Odds ratios (ORs; unadjusted for covariates in the model) were used to explore potential factors associated with a positive antibody test. For these analyses, positive cases were compared with borderline and negative cases combined. Given the exploratory nature of this work, adjustments were not made for multiple comparisons, so results should be interpreted within this context. Reference groups for demographic factors were female for sex, white/Caucasian for race/ethnicity/international status, and undergraduate for degree program category. For all other variables, the reference was not having the given characteristic.

Results

There were 790 students who participated in this study.
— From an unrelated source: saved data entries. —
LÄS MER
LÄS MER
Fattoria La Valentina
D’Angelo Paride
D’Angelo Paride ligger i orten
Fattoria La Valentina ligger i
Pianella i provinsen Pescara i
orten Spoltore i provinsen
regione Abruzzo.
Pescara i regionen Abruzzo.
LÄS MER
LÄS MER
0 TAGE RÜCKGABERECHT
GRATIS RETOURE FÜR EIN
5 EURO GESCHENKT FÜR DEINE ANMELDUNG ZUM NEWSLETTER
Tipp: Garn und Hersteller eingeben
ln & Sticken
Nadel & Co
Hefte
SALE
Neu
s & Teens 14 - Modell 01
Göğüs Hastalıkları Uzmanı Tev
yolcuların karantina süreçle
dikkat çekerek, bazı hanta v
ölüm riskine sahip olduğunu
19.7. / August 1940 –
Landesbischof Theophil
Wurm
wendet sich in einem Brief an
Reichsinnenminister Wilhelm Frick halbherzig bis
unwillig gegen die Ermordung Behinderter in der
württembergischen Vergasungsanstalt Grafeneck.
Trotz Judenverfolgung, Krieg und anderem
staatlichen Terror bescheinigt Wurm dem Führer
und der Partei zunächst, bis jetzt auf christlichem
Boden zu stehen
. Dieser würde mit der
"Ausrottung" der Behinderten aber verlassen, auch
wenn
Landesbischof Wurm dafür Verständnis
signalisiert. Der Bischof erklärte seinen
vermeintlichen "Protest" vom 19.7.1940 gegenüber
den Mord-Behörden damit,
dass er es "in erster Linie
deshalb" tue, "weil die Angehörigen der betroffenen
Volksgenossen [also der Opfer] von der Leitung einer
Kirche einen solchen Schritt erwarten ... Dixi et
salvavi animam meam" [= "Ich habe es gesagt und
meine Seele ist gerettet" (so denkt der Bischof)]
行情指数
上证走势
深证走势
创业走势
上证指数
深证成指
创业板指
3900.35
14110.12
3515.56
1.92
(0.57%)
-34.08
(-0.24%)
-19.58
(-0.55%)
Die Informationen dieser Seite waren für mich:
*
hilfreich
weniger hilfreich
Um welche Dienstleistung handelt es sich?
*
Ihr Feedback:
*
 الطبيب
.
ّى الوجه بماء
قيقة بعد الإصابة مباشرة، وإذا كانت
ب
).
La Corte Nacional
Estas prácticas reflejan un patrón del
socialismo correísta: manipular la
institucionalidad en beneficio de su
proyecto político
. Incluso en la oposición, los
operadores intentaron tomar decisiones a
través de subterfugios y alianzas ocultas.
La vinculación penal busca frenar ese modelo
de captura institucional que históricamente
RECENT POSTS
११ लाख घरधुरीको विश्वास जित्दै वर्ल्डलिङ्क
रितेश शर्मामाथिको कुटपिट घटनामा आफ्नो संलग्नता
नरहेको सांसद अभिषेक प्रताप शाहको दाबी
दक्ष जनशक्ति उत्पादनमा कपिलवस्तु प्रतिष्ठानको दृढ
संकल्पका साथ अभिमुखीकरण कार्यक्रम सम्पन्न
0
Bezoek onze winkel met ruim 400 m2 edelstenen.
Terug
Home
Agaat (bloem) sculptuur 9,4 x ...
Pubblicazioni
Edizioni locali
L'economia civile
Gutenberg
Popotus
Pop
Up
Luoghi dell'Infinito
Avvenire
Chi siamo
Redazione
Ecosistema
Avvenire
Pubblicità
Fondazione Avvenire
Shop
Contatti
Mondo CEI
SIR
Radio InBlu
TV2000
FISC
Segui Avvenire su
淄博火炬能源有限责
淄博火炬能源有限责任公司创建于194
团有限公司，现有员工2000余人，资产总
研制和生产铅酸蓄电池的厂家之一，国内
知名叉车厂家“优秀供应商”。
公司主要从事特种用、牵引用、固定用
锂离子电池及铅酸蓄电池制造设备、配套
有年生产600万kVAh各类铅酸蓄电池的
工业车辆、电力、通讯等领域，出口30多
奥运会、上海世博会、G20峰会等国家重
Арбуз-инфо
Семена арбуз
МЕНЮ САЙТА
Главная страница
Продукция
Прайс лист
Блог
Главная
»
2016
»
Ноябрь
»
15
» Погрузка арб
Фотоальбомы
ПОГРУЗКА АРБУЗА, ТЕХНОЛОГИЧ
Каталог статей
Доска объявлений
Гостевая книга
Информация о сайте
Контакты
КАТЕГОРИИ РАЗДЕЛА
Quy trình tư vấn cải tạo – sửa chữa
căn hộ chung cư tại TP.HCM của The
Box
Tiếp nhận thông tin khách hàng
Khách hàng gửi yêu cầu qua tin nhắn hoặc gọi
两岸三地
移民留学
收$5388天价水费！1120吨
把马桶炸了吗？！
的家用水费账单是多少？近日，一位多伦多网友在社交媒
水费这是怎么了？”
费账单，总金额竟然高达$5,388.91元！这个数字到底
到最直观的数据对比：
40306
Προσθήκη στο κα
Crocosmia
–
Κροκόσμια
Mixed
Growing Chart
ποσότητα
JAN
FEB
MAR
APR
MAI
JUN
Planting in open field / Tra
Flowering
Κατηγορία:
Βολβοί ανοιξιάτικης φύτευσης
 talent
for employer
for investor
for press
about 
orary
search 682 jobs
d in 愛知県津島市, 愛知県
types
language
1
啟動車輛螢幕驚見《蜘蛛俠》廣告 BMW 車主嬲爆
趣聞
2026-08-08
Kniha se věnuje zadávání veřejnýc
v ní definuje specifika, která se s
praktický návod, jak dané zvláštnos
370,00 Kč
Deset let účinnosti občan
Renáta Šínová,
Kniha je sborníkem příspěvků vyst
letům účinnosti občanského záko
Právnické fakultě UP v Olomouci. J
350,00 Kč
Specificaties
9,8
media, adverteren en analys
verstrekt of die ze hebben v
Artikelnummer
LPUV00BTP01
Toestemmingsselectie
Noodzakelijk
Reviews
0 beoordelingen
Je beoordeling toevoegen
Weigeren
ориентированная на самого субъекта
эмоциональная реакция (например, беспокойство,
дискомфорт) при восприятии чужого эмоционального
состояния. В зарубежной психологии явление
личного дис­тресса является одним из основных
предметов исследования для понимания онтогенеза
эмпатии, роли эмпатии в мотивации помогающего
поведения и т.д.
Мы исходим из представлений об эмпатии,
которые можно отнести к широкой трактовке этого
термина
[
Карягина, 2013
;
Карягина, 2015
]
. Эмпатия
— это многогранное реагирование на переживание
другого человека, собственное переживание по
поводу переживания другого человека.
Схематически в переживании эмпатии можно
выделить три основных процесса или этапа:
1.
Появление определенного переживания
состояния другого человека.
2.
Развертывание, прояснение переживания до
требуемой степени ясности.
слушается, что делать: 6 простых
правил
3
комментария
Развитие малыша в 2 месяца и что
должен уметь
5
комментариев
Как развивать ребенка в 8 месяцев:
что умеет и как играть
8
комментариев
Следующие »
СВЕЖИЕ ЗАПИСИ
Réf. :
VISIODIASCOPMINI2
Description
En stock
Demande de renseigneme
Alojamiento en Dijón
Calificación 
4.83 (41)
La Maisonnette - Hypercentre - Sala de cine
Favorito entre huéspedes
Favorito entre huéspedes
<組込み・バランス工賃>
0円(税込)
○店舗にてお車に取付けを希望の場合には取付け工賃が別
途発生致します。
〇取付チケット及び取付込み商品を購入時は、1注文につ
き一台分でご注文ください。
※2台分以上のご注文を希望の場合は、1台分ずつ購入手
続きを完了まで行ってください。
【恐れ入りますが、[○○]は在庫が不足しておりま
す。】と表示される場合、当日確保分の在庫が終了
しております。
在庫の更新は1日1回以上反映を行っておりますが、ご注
The sample was 48.2% female, 30% international, and 52.2% undergraduate (Table 1 ). At the time of data collection, most students lived in off-campus housing, alone or with roommates/friends (61.3%); in their family home (26.5%); and in university-owned housing (9.1%). Initially, 23 individuals tested as borderline. All but four of these people returned for follow-up testing, and five people had a borderline test the second time, with one person having a positive test.

Table 1.

Demographic characteristics of participants from a Los Angeles University

Sample (n = 790), n (%)
Female 381 (48.2)
Male 409 (51.8)
Asian/Pacific Islander 95 (12.0)
Black/African American 21 (2.7)
Hispanic/Latinx 47 (6.0)
International 237 (30.0)
Multiracial/multiethnic 126 (15.9)
White/Caucasian 219 (27.7)
Other/unknown 45 (5.7)
Undergraduate 412 (52.2)
Graduate 378 (47.8)
On-campus residence 72 (9.1)
Off-campus residence 718 (90.9)

Estimates for the prevalence and its 95% credible intervals are reported in Table 2 . The estimated prevalence of COVID-19 antibody positivity at the time of our study was 4.0% (3.0%, 5.1%). Posterior estimates for the sensitivity and specificity can be found in the Appendix. Furthermore, when stratified by academic status, the estimated prevalence was 4.0% (3.0%, 5.2%) and 4.0% (2.9%, 5.2%) for undergraduate and graduate students, respectively, suggesting that the two student groups may not have differing lifestyles that will make them more (or less) susceptible to infection.

Table 2.

Posterior estimates of COVID-19 antibody prevalence and their 95% credible intervals stratified by academic status

Estimate 95% CI
Undergraduates .040 (.030, .052)
Graduate .040 (.029, .052)
All .040 (.030, .051)

Our analysis treated borderline subjects (N = 10) as test negative. To investigate the influence of potentially misclassifying borderline subjects, we provide a supplementary analysis where we treat borderline subjects as test positive. This increased the prevalence slightly to 4.3% (3.2%, 5.7%). These results can be found in the Appendix. To assess the influence of prior specifications to the prevalence of COVID-19 antibody positivity, we ran the model, classifying borderline results as test negative, by placing a noninformative prior to the prevalence. With a noninformative prior, the estimated prevalence of antibody positivity was 3.6% (.7%, 6.0%).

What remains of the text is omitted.